## Exercise:
Nothing but the pictures should be dropped when the records are transcribed word for word.

## Input records:
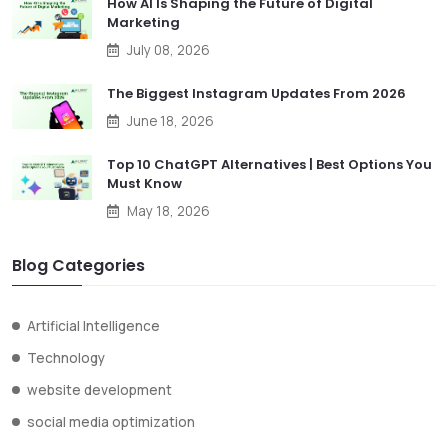
How AI Is Shaping the Future of Digital
Marketing
July 08, 2026
The Biggest Instagram Updates From 2026
June 18, 2026
Top 10 ChatGPT Alternatives | Best Options You
Must Know
May 18, 2026
Blog Categories
Artificial Intelligence
Technology
website development
social media optimization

## Answer for this exercise:
How AI Is Shaping the Future of Digital
Marketing
July 08, 2026
The Biggest Instagram Updates From 2026
June 18, 2026
Top 10 ChatGPT Alternatives | Best Options You
Must Know
May 18, 2026
Blog Categories
Artificial Intelligence
Technology
website development
social media optimization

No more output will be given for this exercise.